Records to process START

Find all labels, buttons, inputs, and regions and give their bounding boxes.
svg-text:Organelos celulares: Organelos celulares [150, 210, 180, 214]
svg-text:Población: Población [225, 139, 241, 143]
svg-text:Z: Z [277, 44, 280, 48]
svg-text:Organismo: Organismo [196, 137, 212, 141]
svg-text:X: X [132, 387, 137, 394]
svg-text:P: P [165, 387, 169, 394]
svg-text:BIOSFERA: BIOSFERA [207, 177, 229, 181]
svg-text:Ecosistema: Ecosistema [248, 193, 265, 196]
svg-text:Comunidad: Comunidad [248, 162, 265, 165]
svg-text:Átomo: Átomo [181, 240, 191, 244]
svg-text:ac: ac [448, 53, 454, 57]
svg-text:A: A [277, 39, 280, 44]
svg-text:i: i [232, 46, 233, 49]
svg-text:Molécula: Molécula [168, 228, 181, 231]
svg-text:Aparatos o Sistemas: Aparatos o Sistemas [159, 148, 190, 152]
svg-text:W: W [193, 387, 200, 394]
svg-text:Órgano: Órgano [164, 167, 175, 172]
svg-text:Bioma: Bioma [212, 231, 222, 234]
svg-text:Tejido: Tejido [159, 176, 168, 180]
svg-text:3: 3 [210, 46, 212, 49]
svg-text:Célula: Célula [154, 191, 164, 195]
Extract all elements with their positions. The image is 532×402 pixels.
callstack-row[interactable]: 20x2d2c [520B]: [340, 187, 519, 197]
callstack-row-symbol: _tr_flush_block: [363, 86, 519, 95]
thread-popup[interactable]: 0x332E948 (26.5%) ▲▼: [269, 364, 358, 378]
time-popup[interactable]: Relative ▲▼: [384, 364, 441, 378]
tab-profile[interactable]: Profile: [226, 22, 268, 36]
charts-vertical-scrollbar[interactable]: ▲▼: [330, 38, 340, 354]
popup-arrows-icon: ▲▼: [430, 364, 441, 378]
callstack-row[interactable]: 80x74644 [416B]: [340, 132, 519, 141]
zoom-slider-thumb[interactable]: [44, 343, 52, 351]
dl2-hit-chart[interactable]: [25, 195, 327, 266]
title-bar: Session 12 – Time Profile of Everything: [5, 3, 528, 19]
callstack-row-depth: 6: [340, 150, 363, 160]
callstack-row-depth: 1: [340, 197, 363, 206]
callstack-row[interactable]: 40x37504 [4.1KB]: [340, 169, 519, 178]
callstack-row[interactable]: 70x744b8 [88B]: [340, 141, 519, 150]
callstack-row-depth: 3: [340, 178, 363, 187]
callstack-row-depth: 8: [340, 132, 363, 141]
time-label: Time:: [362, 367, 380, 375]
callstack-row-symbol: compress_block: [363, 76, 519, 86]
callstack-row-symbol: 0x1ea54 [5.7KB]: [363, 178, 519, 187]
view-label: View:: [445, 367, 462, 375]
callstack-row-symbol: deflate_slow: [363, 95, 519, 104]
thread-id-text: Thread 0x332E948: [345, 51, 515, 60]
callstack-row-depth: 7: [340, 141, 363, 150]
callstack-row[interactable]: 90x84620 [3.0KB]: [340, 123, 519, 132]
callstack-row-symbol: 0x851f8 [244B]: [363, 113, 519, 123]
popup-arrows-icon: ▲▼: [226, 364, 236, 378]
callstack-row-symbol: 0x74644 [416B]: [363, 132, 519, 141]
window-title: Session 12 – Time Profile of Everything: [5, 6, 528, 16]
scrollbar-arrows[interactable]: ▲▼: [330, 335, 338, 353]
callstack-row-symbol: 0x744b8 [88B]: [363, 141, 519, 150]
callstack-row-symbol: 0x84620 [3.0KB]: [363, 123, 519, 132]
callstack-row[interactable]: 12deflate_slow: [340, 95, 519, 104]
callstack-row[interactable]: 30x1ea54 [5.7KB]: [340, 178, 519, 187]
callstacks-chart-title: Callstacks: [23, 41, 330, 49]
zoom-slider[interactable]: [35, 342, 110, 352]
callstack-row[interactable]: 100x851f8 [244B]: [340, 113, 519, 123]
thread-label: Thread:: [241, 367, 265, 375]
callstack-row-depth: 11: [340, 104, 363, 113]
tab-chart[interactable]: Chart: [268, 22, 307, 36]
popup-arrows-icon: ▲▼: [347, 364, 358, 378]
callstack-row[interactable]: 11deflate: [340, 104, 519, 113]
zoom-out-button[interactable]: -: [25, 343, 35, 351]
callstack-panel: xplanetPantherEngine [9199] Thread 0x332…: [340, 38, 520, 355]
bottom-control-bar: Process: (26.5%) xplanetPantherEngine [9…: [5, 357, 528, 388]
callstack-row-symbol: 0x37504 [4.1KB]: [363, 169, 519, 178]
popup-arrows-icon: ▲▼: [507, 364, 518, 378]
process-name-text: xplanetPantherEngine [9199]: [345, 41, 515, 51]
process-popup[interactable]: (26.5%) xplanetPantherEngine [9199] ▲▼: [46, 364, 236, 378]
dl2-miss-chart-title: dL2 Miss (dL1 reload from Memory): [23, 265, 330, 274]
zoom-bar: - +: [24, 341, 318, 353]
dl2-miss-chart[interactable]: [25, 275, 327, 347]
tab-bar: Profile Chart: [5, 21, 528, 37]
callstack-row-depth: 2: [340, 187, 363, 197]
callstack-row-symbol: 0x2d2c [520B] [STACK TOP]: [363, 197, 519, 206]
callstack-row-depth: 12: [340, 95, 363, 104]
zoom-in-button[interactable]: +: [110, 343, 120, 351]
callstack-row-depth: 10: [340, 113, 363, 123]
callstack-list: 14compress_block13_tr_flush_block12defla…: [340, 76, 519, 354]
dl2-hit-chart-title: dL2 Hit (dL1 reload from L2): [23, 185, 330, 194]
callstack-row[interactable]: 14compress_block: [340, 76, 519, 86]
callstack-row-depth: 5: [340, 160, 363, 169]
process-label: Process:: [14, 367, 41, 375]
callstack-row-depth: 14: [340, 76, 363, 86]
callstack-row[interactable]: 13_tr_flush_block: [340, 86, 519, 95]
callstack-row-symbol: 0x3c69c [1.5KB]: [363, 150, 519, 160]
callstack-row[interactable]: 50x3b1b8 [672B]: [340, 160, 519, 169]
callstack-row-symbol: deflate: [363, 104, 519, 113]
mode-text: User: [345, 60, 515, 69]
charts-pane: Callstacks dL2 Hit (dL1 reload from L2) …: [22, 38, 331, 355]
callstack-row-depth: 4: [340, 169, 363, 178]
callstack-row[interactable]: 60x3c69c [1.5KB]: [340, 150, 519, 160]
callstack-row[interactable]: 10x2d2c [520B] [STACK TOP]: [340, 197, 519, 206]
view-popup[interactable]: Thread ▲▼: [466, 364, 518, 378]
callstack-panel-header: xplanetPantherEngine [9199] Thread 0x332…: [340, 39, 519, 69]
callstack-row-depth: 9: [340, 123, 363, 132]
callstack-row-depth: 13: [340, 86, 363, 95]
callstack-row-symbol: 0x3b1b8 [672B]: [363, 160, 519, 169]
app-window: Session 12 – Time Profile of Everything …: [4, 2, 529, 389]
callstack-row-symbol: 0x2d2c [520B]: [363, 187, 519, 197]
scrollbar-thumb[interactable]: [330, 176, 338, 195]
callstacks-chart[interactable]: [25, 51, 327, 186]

Records to process END

Some lines of the data may hold the word "icon". Say how many do, with nothing else.

4